The Wealth of NationsAdam Smith

About The Wealth of Nations

Adam Smith published An Inquiry into the Nature and Causes of the Wealth of Nations in 1776. The book did not invent economics, but it gave the discipline its structure, its central questions, and many of its enduring answers.

Smith begins with the division of labor: a pin factory in which ten workers, each performing a specialized operation, produce thousands of pins per day, while a single worker making pins from start to finish could hardly manage one. From this observation Smith derives the central mechanism of economic growth. Specialization increases productivity, productivity generates surplus, surplus enables trade, and trade extends the market that makes further specialization possible.

The theory of value follows. Smith distinguishes use-value from exchange-value and traces the "natural price" of a commodity to the wages, profit, and rent required to bring it to market.
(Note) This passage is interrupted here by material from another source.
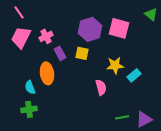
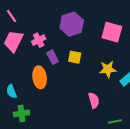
purple hexagon: (90, 29) -> (72, 24), moved
cyan semicircle: (30, 87) -> (11, 91), moved
pink semicircle: (101, 87) -> (94, 100), moved

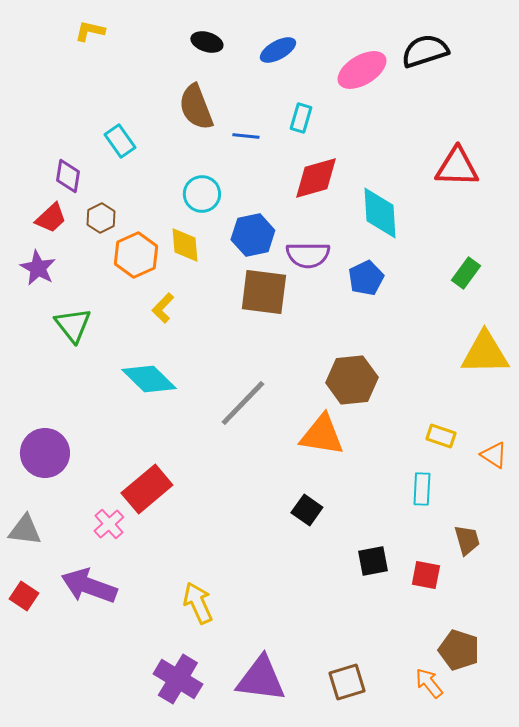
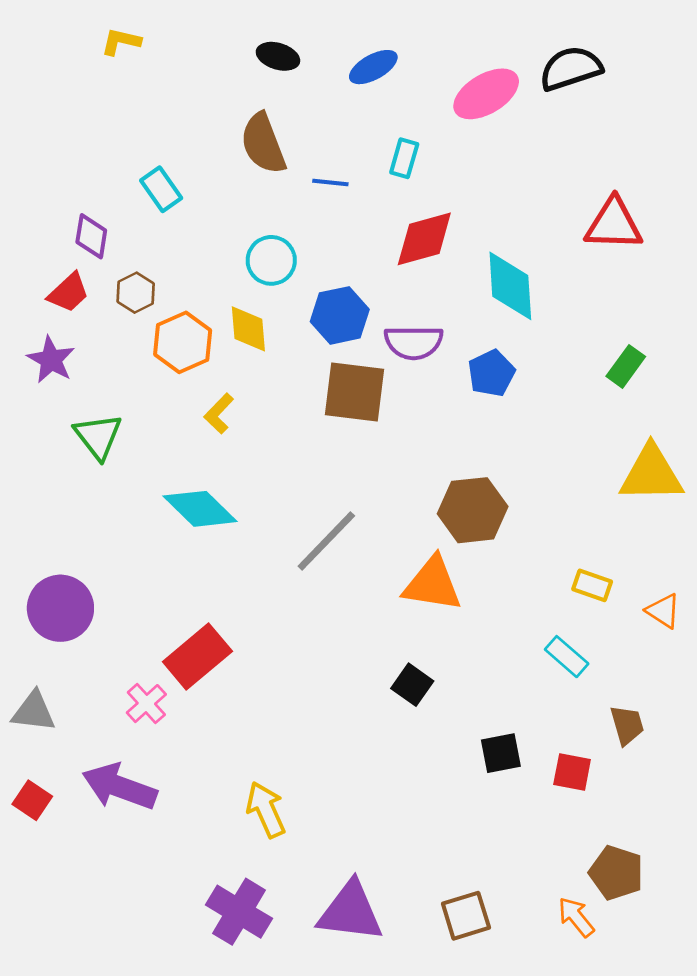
cyan rectangle: (422, 489) -> (567, 657), turned -52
He attacks mercantilism and its obsession with hoarding gold, arguing that the wealth of a nation consists not in precious metals but in the annual produce of its land and labor.

The most famous passage is the least understood. The "invisible hand" appears exactly once. It describes how individual self-interest, channeled through competitive markets, can produce outcomes beneficial to society without anyone intending them. Smith never claimed that markets are self-correcting in all circumstances, and the five books of the Wealth of Nations contain extensive discussions of cases where they are not.